▶ **Extracted entries**:
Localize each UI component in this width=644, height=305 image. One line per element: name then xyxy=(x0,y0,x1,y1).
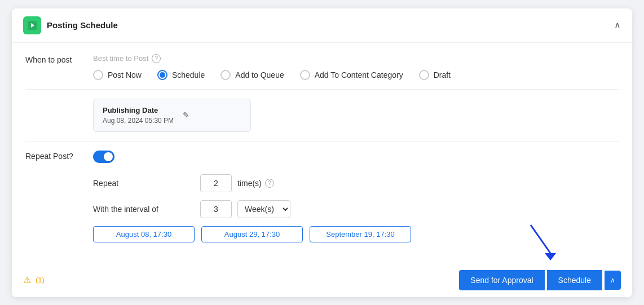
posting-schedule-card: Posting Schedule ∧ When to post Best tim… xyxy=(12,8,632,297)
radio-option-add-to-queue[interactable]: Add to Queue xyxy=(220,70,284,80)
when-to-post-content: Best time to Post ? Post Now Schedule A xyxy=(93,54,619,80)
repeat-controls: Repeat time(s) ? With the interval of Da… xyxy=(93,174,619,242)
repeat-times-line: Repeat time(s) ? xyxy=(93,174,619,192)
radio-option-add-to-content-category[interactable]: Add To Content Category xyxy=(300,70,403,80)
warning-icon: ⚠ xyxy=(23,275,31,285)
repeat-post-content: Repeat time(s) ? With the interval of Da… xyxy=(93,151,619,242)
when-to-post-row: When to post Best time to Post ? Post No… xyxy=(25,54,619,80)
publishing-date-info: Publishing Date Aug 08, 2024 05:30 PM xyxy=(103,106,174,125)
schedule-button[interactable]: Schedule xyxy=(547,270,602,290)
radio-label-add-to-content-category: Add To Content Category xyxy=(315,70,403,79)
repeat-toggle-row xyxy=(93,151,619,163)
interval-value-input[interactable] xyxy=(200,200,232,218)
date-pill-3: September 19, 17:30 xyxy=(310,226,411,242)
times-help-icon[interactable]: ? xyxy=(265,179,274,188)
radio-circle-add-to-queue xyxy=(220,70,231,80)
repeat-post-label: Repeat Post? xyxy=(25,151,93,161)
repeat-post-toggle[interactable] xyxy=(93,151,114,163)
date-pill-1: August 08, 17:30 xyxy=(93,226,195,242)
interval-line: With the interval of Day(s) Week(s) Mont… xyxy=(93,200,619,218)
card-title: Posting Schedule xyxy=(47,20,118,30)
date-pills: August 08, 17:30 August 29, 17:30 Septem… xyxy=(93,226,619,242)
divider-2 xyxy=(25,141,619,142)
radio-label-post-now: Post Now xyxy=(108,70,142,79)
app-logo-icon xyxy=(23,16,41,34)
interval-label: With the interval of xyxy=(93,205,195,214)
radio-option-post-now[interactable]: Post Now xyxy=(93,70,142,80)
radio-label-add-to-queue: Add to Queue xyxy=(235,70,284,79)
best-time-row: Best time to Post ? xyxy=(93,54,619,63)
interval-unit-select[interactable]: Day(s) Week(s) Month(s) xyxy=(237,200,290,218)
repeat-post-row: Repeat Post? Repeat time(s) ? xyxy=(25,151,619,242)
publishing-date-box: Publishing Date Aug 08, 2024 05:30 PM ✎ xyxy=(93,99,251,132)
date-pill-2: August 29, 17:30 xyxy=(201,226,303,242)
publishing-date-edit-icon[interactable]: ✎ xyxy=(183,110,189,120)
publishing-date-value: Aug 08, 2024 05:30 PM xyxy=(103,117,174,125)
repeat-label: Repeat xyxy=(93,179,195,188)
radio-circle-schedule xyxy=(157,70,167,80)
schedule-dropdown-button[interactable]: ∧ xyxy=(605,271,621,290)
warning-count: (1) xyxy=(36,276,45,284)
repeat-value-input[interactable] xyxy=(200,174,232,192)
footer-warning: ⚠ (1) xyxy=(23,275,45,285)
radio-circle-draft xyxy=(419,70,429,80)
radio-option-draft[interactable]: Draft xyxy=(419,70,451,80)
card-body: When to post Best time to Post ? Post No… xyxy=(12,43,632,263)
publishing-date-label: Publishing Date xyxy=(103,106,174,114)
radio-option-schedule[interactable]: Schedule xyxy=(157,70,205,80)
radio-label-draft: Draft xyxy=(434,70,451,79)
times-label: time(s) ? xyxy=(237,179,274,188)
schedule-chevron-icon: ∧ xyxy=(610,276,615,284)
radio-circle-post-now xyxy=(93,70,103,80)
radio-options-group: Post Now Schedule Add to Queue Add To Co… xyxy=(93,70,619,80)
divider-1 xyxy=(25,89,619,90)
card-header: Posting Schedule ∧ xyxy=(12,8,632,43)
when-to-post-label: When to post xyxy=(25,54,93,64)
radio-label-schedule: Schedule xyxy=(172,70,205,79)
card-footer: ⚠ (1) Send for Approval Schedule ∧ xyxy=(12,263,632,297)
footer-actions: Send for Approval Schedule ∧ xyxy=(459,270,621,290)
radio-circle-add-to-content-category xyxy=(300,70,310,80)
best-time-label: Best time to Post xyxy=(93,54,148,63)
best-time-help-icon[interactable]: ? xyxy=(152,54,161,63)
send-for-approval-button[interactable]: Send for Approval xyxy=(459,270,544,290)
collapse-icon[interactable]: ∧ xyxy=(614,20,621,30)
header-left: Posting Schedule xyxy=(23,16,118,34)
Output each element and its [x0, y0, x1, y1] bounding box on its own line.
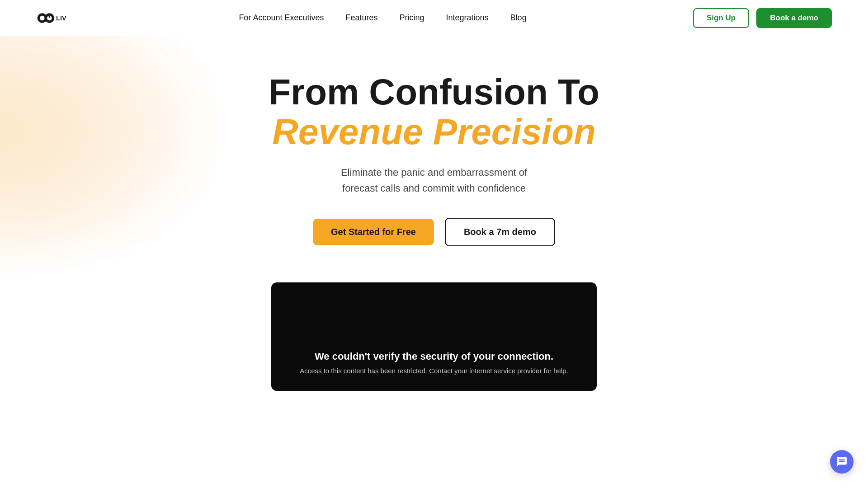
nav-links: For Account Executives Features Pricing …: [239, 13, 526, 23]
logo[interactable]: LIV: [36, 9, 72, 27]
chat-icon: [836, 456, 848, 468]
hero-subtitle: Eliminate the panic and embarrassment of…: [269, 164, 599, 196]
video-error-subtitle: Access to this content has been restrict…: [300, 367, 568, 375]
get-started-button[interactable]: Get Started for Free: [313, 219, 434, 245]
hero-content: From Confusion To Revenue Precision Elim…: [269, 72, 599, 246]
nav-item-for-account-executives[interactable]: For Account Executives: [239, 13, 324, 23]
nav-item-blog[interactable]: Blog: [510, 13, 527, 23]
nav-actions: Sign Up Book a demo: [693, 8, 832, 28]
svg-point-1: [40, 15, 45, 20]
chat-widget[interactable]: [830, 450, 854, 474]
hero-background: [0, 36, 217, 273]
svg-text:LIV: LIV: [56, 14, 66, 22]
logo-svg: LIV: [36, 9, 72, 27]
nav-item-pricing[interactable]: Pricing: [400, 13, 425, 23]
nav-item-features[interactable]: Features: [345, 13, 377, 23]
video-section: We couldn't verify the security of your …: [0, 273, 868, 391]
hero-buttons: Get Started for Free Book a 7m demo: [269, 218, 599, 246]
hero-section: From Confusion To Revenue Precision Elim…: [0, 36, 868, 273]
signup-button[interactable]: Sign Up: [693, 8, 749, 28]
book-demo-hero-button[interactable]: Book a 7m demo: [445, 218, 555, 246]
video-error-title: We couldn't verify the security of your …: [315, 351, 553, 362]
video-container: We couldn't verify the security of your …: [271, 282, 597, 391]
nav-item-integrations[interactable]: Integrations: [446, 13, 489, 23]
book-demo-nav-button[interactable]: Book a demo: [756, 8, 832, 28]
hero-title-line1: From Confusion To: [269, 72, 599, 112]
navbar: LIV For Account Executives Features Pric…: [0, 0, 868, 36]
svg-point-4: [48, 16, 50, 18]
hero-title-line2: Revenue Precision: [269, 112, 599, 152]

▶ **Task goal**: Leave out the pictures, then copy all the remaining text in the records exactly.

▶ **Answer for the task**:
Localize each UI component in this width=644, height=305 image. One line per element: name then xyxy=(x0,y0,x1,y1).
posting-schedule-card: Posting Schedule ∧ When to post Best tim… xyxy=(12,8,632,297)
radio-option-add-to-queue[interactable]: Add to Queue xyxy=(220,70,284,80)
when-to-post-content: Best time to Post ? Post Now Schedule A xyxy=(93,54,619,80)
repeat-controls: Repeat time(s) ? With the interval of Da… xyxy=(93,174,619,242)
repeat-times-line: Repeat time(s) ? xyxy=(93,174,619,192)
radio-option-add-to-content-category[interactable]: Add To Content Category xyxy=(300,70,403,80)
warning-icon: ⚠ xyxy=(23,275,31,285)
repeat-post-content: Repeat time(s) ? With the interval of Da… xyxy=(93,151,619,242)
when-to-post-row: When to post Best time to Post ? Post No… xyxy=(25,54,619,80)
publishing-date-info: Publishing Date Aug 08, 2024 05:30 PM xyxy=(103,106,174,125)
schedule-button[interactable]: Schedule xyxy=(547,270,602,290)
radio-label-add-to-content-category: Add To Content Category xyxy=(315,70,403,79)
repeat-toggle-row xyxy=(93,151,619,163)
interval-value-input[interactable] xyxy=(200,200,232,218)
date-pill-3: September 19, 17:30 xyxy=(310,226,411,242)
times-help-icon[interactable]: ? xyxy=(265,179,274,188)
radio-circle-add-to-queue xyxy=(220,70,231,80)
repeat-post-label: Repeat Post? xyxy=(25,151,93,161)
repeat-post-toggle[interactable] xyxy=(93,151,114,163)
date-pill-1: August 08, 17:30 xyxy=(93,226,195,242)
interval-line: With the interval of Day(s) Week(s) Mont… xyxy=(93,200,619,218)
card-title: Posting Schedule xyxy=(47,20,118,30)
date-pills: August 08, 17:30 August 29, 17:30 Septem… xyxy=(93,226,619,242)
divider-2 xyxy=(25,141,619,142)
radio-label-post-now: Post Now xyxy=(108,70,142,79)
app-logo-icon xyxy=(23,16,41,34)
interval-label: With the interval of xyxy=(93,205,195,214)
radio-option-post-now[interactable]: Post Now xyxy=(93,70,142,80)
radio-label-add-to-queue: Add to Queue xyxy=(235,70,284,79)
best-time-row: Best time to Post ? xyxy=(93,54,619,63)
interval-unit-select[interactable]: Day(s) Week(s) Month(s) xyxy=(237,200,290,218)
repeat-post-row: Repeat Post? Repeat time(s) ? xyxy=(25,151,619,242)
publishing-date-box: Publishing Date Aug 08, 2024 05:30 PM ✎ xyxy=(93,99,251,132)
date-pill-2: August 29, 17:30 xyxy=(201,226,303,242)
publishing-date-edit-icon[interactable]: ✎ xyxy=(183,110,189,120)
publishing-date-value: Aug 08, 2024 05:30 PM xyxy=(103,117,174,125)
repeat-label: Repeat xyxy=(93,179,195,188)
radio-circle-schedule xyxy=(157,70,167,80)
schedule-dropdown-button[interactable]: ∧ xyxy=(605,271,621,290)
warning-count: (1) xyxy=(36,276,45,284)
repeat-value-input[interactable] xyxy=(200,174,232,192)
footer-warning: ⚠ (1) xyxy=(23,275,45,285)
radio-circle-draft xyxy=(419,70,429,80)
radio-option-draft[interactable]: Draft xyxy=(419,70,451,80)
card-body: When to post Best time to Post ? Post No… xyxy=(12,43,632,263)
publishing-date-label: Publishing Date xyxy=(103,106,174,114)
radio-option-schedule[interactable]: Schedule xyxy=(157,70,205,80)
radio-label-draft: Draft xyxy=(434,70,451,79)
times-label: time(s) ? xyxy=(237,179,274,188)
schedule-chevron-icon: ∧ xyxy=(610,276,615,284)
radio-circle-post-now xyxy=(93,70,103,80)
radio-options-group: Post Now Schedule Add to Queue Add To Co… xyxy=(93,70,619,80)
divider-1 xyxy=(25,89,619,90)
card-header: Posting Schedule ∧ xyxy=(12,8,632,43)
when-to-post-label: When to post xyxy=(25,54,93,64)
radio-label-schedule: Schedule xyxy=(172,70,205,79)
card-footer: ⚠ (1) Send for Approval Schedule ∧ xyxy=(12,263,632,297)
footer-actions: Send for Approval Schedule ∧ xyxy=(459,270,621,290)
radio-circle-add-to-content-category xyxy=(300,70,310,80)
best-time-label: Best time to Post xyxy=(93,54,148,63)
best-time-help-icon[interactable]: ? xyxy=(152,54,161,63)
send-for-approval-button[interactable]: Send for Approval xyxy=(459,270,544,290)
collapse-icon[interactable]: ∧ xyxy=(614,20,621,30)
header-left: Posting Schedule xyxy=(23,16,118,34)
Output each element and its [x0, y0, x1, y1] bounding box on its own line.
nav-links: For Account Executives Features Pricing …: [239, 13, 526, 23]
logo[interactable]: LIV: [36, 9, 72, 27]
chat-icon: [836, 456, 848, 468]
hero-subtitle: Eliminate the panic and embarrassment of…: [269, 164, 599, 196]
video-error-subtitle: Access to this content has been restrict…: [300, 367, 568, 375]
get-started-button[interactable]: Get Started for Free: [313, 219, 434, 245]
hero-content: From Confusion To Revenue Precision Elim…: [269, 72, 599, 246]
nav-item-for-account-executives[interactable]: For Account Executives: [239, 13, 324, 23]
nav-item-blog[interactable]: Blog: [510, 13, 527, 23]
nav-actions: Sign Up Book a demo: [693, 8, 832, 28]
svg-point-1: [40, 15, 45, 20]
chat-widget[interactable]: [830, 450, 854, 474]
hero-background: [0, 36, 217, 273]
svg-text:LIV: LIV: [56, 14, 66, 22]
logo-svg: LIV: [36, 9, 72, 27]
nav-item-pricing[interactable]: Pricing: [400, 13, 425, 23]
nav-item-features[interactable]: Features: [345, 13, 377, 23]
video-section: We couldn't verify the security of your …: [0, 273, 868, 391]
hero-buttons: Get Started for Free Book a 7m demo: [269, 218, 599, 246]
hero-section: From Confusion To Revenue Precision Elim…: [0, 36, 868, 273]
signup-button[interactable]: Sign Up: [693, 8, 749, 28]
book-demo-hero-button[interactable]: Book a 7m demo: [445, 218, 555, 246]
video-error-title: We couldn't verify the security of your …: [315, 351, 553, 362]
video-container: We couldn't verify the security of your …: [271, 282, 597, 391]
nav-item-integrations[interactable]: Integrations: [446, 13, 489, 23]
book-demo-nav-button[interactable]: Book a demo: [756, 8, 832, 28]
hero-title-line1: From Confusion To: [269, 72, 599, 112]
navbar: LIV For Account Executives Features Pric…: [0, 0, 868, 36]
svg-point-4: [48, 16, 50, 18]
hero-title-line2: Revenue Precision: [269, 112, 599, 152]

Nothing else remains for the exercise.